(EnergyAsia, May 30, Friday) — Forced to sell fuel at below market prices, India’s state-owned oil retailers warn they will run out of money to pay for crude imports as early as July unless the government allows them to sharply raise prices.
The government has long ignored the industry’s warnings for years that they cannot carry on subsidising domestic fuel consumers. The situation has deteriorated sharply in recent months since crude oil surged past US$100 a barrel on the first trading day of 2008.
As crude broke through US$135 a barrel on May 21, the oil companies may have finally got the attention of the Petroleum Minister and his senior officials, who have finally agreed to lobby their case with the Prime Minister.
Two downstream companies, Hindustan Petroleum (HPCL) and Bharat Petroleum (BPCL), have enough cash to pay for imports only till end-July while Indian Oil (IOC) will be able hold out till mid-September. Under orders from the government, all three companies have been borrowing to maintain their retail operations despite the mounting losses.
IOC chairman Sarthak Behuria said it may consider selling part of its lucrative investments in upstream company ONGC and gas company Gail to raise funds to pay for crude imports and maintain its losing retail business.

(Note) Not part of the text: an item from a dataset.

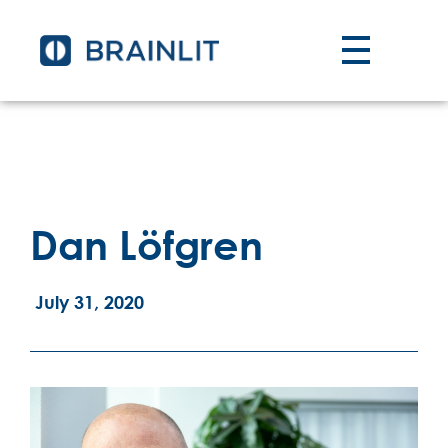
Dan Löfgren
July 31, 2020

India’s crude oil import bill surged by more than 40% to $68 billion in the last financial year to March 31 2008, said the Ministry of Petroleum and Natural Gas.
India imported 121.672 million tons of crude oil last year, up from 111.502 million tons in FY 2006.
Despite the massive expansion in its domestic refining capacity, India also imported 22.716 million tons of products such as naphtha, liquefied petroleum gas and kerosene for $15.255 billion. This compares with its 17.66 million tons of product imports for $9.968 billion the previous year.